YOUR INSTRUCTIONS ::
Restate the records so that not a single word differs.

(LISTED ENTRIES)

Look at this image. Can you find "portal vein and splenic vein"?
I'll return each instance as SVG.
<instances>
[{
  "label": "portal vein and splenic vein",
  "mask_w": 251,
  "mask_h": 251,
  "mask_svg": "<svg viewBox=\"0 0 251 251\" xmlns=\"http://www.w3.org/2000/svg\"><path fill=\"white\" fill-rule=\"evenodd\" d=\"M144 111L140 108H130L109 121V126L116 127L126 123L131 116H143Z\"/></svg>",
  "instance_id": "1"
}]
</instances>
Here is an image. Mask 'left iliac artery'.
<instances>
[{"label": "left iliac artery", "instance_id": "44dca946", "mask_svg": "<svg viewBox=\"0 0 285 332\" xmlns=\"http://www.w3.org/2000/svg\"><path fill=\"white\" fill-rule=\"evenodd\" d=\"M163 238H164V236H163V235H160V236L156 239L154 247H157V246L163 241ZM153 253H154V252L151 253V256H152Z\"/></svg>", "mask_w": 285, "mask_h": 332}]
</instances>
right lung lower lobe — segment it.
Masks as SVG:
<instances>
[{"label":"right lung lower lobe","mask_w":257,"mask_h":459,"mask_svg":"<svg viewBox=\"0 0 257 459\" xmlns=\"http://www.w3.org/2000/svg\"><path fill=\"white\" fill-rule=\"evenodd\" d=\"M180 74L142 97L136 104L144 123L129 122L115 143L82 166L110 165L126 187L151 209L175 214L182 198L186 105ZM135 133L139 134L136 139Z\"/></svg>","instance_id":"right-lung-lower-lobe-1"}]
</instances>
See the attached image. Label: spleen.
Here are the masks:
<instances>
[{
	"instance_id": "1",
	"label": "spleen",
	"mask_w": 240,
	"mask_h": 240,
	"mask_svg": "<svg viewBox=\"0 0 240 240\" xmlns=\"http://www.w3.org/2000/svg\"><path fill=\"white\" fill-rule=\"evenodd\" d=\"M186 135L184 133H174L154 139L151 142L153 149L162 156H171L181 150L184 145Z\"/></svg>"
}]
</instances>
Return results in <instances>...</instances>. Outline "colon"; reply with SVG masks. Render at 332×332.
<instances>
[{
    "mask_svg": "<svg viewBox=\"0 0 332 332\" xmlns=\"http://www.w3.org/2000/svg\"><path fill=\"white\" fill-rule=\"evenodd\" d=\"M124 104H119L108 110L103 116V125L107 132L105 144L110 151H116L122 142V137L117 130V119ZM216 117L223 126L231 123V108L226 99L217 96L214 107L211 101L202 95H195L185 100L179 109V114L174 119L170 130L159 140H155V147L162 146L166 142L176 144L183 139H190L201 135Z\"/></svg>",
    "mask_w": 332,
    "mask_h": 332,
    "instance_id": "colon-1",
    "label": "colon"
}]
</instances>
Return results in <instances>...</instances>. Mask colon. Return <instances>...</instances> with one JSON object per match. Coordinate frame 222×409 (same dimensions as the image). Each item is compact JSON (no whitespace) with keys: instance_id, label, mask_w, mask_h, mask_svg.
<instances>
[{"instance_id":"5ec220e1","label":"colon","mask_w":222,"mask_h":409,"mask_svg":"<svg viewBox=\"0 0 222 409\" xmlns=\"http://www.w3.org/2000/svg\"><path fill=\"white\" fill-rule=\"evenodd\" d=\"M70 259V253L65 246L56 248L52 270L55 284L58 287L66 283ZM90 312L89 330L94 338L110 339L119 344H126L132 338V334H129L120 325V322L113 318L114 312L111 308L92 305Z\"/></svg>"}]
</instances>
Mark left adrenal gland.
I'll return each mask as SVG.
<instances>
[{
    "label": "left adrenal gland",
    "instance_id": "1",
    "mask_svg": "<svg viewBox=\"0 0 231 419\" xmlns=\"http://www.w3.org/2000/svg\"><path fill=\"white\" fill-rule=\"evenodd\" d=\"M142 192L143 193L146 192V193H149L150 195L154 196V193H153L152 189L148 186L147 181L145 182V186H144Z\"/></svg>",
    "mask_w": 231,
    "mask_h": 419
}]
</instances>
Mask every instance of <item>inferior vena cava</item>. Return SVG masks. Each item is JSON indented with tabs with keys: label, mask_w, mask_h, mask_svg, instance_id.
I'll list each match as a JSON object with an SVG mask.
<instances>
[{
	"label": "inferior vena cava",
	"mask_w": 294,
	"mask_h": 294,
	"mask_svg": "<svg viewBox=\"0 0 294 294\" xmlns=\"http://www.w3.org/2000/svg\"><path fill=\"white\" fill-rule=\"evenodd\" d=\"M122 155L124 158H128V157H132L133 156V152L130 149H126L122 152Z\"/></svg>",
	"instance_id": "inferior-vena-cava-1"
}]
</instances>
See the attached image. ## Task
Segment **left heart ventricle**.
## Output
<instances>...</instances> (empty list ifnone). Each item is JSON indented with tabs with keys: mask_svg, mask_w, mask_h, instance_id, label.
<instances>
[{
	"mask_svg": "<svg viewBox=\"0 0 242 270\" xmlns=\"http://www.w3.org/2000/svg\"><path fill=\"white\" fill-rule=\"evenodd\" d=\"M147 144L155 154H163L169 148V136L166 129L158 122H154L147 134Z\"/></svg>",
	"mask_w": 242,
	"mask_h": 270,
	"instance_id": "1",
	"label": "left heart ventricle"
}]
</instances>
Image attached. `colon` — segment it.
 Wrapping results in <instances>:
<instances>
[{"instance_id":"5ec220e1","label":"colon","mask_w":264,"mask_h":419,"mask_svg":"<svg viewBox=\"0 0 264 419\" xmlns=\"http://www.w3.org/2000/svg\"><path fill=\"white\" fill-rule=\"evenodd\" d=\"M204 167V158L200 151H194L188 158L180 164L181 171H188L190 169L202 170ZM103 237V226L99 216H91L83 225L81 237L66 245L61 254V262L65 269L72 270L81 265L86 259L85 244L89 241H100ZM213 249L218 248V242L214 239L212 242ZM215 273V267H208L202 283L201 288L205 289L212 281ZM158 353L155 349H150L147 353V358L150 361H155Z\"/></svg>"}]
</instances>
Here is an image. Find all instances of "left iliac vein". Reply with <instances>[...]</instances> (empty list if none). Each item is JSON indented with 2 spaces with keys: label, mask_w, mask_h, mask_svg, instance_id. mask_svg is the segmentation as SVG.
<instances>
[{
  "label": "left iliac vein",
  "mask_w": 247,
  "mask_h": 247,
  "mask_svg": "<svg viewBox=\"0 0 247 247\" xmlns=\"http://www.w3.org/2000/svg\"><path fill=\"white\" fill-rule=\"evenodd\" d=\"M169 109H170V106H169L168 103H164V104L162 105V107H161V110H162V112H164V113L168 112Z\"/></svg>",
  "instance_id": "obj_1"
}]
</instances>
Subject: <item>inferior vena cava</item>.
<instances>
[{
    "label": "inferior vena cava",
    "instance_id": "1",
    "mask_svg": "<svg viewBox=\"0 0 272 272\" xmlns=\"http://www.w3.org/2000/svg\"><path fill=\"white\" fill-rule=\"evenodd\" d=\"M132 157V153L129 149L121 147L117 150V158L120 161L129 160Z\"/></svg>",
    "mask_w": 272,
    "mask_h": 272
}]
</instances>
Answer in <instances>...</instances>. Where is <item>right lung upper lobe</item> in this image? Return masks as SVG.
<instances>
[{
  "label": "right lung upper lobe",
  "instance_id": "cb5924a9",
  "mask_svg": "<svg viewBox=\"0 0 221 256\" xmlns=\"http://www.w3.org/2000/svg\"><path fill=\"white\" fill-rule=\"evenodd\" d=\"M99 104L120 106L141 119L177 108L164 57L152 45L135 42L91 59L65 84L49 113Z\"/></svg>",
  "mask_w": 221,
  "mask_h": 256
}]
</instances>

(End LISTED ENTRIES)

WRITTEN RESPONSE ::
Look at this image. Can you find "portal vein and splenic vein"?
I'll return each instance as SVG.
<instances>
[{
  "label": "portal vein and splenic vein",
  "mask_w": 251,
  "mask_h": 251,
  "mask_svg": "<svg viewBox=\"0 0 251 251\" xmlns=\"http://www.w3.org/2000/svg\"><path fill=\"white\" fill-rule=\"evenodd\" d=\"M144 111L140 108H130L109 121V126L116 127L126 123L131 116H143Z\"/></svg>",
  "instance_id": "1"
}]
</instances>
Here is an image. Mask 'left iliac artery'.
<instances>
[{"label": "left iliac artery", "instance_id": "44dca946", "mask_svg": "<svg viewBox=\"0 0 285 332\" xmlns=\"http://www.w3.org/2000/svg\"><path fill=\"white\" fill-rule=\"evenodd\" d=\"M163 238H164V236H163V235H160V236L156 239L154 247H157V246L163 241ZM153 253H154V252L151 253V256H152Z\"/></svg>", "mask_w": 285, "mask_h": 332}]
</instances>
right lung lower lobe — segment it.
Masks as SVG:
<instances>
[{"label":"right lung lower lobe","mask_w":257,"mask_h":459,"mask_svg":"<svg viewBox=\"0 0 257 459\" xmlns=\"http://www.w3.org/2000/svg\"><path fill=\"white\" fill-rule=\"evenodd\" d=\"M180 74L142 97L136 104L144 123L129 122L115 143L82 166L110 165L126 187L151 209L175 214L182 198L186 105ZM135 133L139 134L136 139Z\"/></svg>","instance_id":"right-lung-lower-lobe-1"}]
</instances>
See the attached image. Label: spleen.
Here are the masks:
<instances>
[{
	"instance_id": "1",
	"label": "spleen",
	"mask_w": 240,
	"mask_h": 240,
	"mask_svg": "<svg viewBox=\"0 0 240 240\" xmlns=\"http://www.w3.org/2000/svg\"><path fill=\"white\" fill-rule=\"evenodd\" d=\"M186 135L184 133H174L154 139L151 142L153 149L162 156H171L181 150L184 145Z\"/></svg>"
}]
</instances>
Return results in <instances>...</instances>. Outline "colon"; reply with SVG masks. Render at 332×332.
<instances>
[{
    "mask_svg": "<svg viewBox=\"0 0 332 332\" xmlns=\"http://www.w3.org/2000/svg\"><path fill=\"white\" fill-rule=\"evenodd\" d=\"M124 104H119L108 110L103 116V125L107 132L105 144L110 151H116L122 142V137L117 130V119ZM216 117L223 126L231 123V108L226 99L217 96L214 107L211 101L202 95H195L185 100L179 109V114L174 119L170 130L159 140H155V147L162 146L166 142L176 144L183 139H190L201 135Z\"/></svg>",
    "mask_w": 332,
    "mask_h": 332,
    "instance_id": "colon-1",
    "label": "colon"
}]
</instances>
Return results in <instances>...</instances>. Mask colon. Return <instances>...</instances> with one JSON object per match. Coordinate frame 222×409 (same dimensions as the image). Each item is compact JSON (no whitespace) with keys: instance_id, label, mask_w, mask_h, mask_svg.
<instances>
[{"instance_id":"5ec220e1","label":"colon","mask_w":222,"mask_h":409,"mask_svg":"<svg viewBox=\"0 0 222 409\" xmlns=\"http://www.w3.org/2000/svg\"><path fill=\"white\" fill-rule=\"evenodd\" d=\"M70 259V253L65 246L56 248L52 270L55 284L58 287L66 283ZM90 312L89 330L94 338L110 339L119 344H126L132 338V334H129L120 325V322L113 318L114 312L111 308L92 305Z\"/></svg>"}]
</instances>
Mark left adrenal gland.
I'll return each mask as SVG.
<instances>
[{
    "label": "left adrenal gland",
    "instance_id": "1",
    "mask_svg": "<svg viewBox=\"0 0 231 419\" xmlns=\"http://www.w3.org/2000/svg\"><path fill=\"white\" fill-rule=\"evenodd\" d=\"M142 192L143 193L146 192V193H149L150 195L154 196V193H153L152 189L148 186L147 181L145 182V186H144Z\"/></svg>",
    "mask_w": 231,
    "mask_h": 419
}]
</instances>
Mask every instance of <item>inferior vena cava</item>. Return SVG masks. Each item is JSON indented with tabs with keys: label, mask_w, mask_h, mask_svg, instance_id.
I'll list each match as a JSON object with an SVG mask.
<instances>
[{
	"label": "inferior vena cava",
	"mask_w": 294,
	"mask_h": 294,
	"mask_svg": "<svg viewBox=\"0 0 294 294\" xmlns=\"http://www.w3.org/2000/svg\"><path fill=\"white\" fill-rule=\"evenodd\" d=\"M122 155L124 158H128V157H132L133 156V152L130 149H126L122 152Z\"/></svg>",
	"instance_id": "inferior-vena-cava-1"
}]
</instances>
See the attached image. ## Task
Segment **left heart ventricle**.
## Output
<instances>...</instances> (empty list ifnone). Each item is JSON indented with tabs with keys: mask_svg, mask_w, mask_h, instance_id, label.
<instances>
[{
	"mask_svg": "<svg viewBox=\"0 0 242 270\" xmlns=\"http://www.w3.org/2000/svg\"><path fill=\"white\" fill-rule=\"evenodd\" d=\"M147 144L155 154H163L169 148V136L166 129L158 122H154L147 134Z\"/></svg>",
	"mask_w": 242,
	"mask_h": 270,
	"instance_id": "1",
	"label": "left heart ventricle"
}]
</instances>
Image attached. `colon` — segment it.
 Wrapping results in <instances>:
<instances>
[{"instance_id":"5ec220e1","label":"colon","mask_w":264,"mask_h":419,"mask_svg":"<svg viewBox=\"0 0 264 419\" xmlns=\"http://www.w3.org/2000/svg\"><path fill=\"white\" fill-rule=\"evenodd\" d=\"M204 167V158L200 151H194L188 158L180 164L181 171H188L190 169L202 170ZM103 237V226L99 216H91L83 225L81 237L66 245L61 254V262L65 269L72 270L81 265L86 259L85 244L89 241H100ZM213 249L218 248V242L214 239L212 242ZM215 273V267H208L202 283L201 288L205 289L212 281ZM158 353L155 349H150L147 353V358L150 361H155Z\"/></svg>"}]
</instances>
Here is an image. Find all instances of "left iliac vein". Reply with <instances>[...]</instances> (empty list if none). Each item is JSON indented with 2 spaces with keys: label, mask_w, mask_h, mask_svg, instance_id. mask_svg is the segmentation as SVG.
<instances>
[{
  "label": "left iliac vein",
  "mask_w": 247,
  "mask_h": 247,
  "mask_svg": "<svg viewBox=\"0 0 247 247\" xmlns=\"http://www.w3.org/2000/svg\"><path fill=\"white\" fill-rule=\"evenodd\" d=\"M169 109H170V106H169L168 103H164V104L162 105V107H161V110H162V112H164V113L168 112Z\"/></svg>",
  "instance_id": "obj_1"
}]
</instances>
Subject: <item>inferior vena cava</item>.
<instances>
[{
    "label": "inferior vena cava",
    "instance_id": "1",
    "mask_svg": "<svg viewBox=\"0 0 272 272\" xmlns=\"http://www.w3.org/2000/svg\"><path fill=\"white\" fill-rule=\"evenodd\" d=\"M132 157V153L129 149L121 147L117 150V158L120 161L129 160Z\"/></svg>",
    "mask_w": 272,
    "mask_h": 272
}]
</instances>
Answer in <instances>...</instances>. Where is <item>right lung upper lobe</item> in this image? Return masks as SVG.
<instances>
[{
  "label": "right lung upper lobe",
  "instance_id": "cb5924a9",
  "mask_svg": "<svg viewBox=\"0 0 221 256\" xmlns=\"http://www.w3.org/2000/svg\"><path fill=\"white\" fill-rule=\"evenodd\" d=\"M99 104L120 106L141 119L177 108L164 57L152 45L135 42L91 59L65 84L49 113Z\"/></svg>",
  "mask_w": 221,
  "mask_h": 256
}]
</instances>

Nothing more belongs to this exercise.